A relação entre esses crimes dementes não é de agora. No Japão do pós-guerra, e por mais de duas décadas, ocorreu longa série de crimes múltiplos, entre os quais ficou bem identificado o poder sugestivo dos atos de uns psicóticos sobre outros. Por coincidência ou não, aqueles e outros crimes estranhos, além dos suicídios em série, declinaram proporcionalmente à progressão do desenvolvimento e das oportunidades de trabalho, segurança social e bem-estar no Japão.

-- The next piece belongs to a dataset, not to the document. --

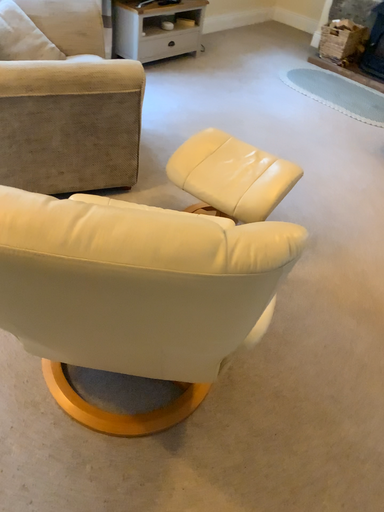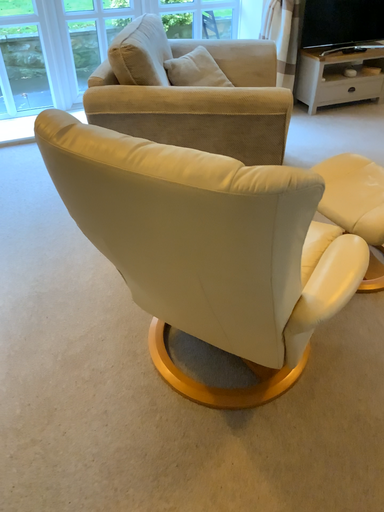 Question: How did the camera likely rotate when shooting the video?

Choices:
 (A) rotated downward
 (B) rotated upward

Answer: (B)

Diante da peculiaridade do crime no cinema, idéias como a de catracas e detetores de metal nos shoppings e nos cinemas, para citar só uma das postas em discussão imediatamente, não têm sentido. Seriam apenas mais um infernizador da vida urbana. Mas refletem bem o casuísmo a que tudo no Brasil fica reduzido, e por isso nada encontra o encaminhamento de sua solução. Crime no shopping? Pronto, detetores de metal nos shoppings. E então o crime acontece em qualquer outro lugar.

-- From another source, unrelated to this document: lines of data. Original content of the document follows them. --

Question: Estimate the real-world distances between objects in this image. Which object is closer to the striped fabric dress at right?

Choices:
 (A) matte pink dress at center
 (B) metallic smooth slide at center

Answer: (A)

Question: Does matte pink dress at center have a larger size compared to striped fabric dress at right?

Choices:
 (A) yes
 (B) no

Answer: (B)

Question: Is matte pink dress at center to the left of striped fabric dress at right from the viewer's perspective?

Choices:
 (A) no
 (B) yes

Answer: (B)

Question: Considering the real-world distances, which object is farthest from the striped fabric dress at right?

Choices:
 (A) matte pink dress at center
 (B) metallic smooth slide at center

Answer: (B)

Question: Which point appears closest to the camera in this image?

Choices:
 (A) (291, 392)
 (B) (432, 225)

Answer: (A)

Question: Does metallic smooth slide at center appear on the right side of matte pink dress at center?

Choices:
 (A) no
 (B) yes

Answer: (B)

A outra violência, a violência da guerra aberta que assola as cidades brasileiras, é objeto das mesmas apreciações reducionistas. Se o problema entra em momento agudo, então propõem-se as soluções. As mesmas de idéias, sempre: melhoria de vencimentos das polícias, aumento dos contingentes policiais e de suas armas, agravamento das penas. Mas a criminalidade urbana não se tornou calamitosa porque faltassem aquelas condições, as quais, em grande parte, nem faltaram.
O problema é extenso e profundo, logo, para começar a entendê-lo e buscar possíveis soluções são necessárias amplitude e profundidade de abordagem. Mas o modo brasileiro de considerá-lo é sempre milimétrico, restrito a uma circunstância, um episódio, no máximo uma faceta do problema.
Um aspecto jamais considerado, exemplo entre inúmeros outros possíveis: integrar a vida policial, sobretudo das PMs, é perspectiva mais aceitável em setores sociais contaminados pelo convívio com a violência, com maneiras pouco ou nada regulares de prover a subsistência, com a falta de educação e de civilidade. Logo, a violência e a corrupção nas polícias, que todos os dias enchem o noticiário com casos de policiais e ex-policiais criminosos, têm raízes mais profundas e complicadas do que o simples desregramento funcional.
O aumento da criminalidade urbana no Brasil não é obra só dos criminosos.

Aviso aos navegantes
Modesta embora, aqui fica uma contribuição desta coluna para a despoluição das mentes dos leitores: entro em férias. Bom proveito.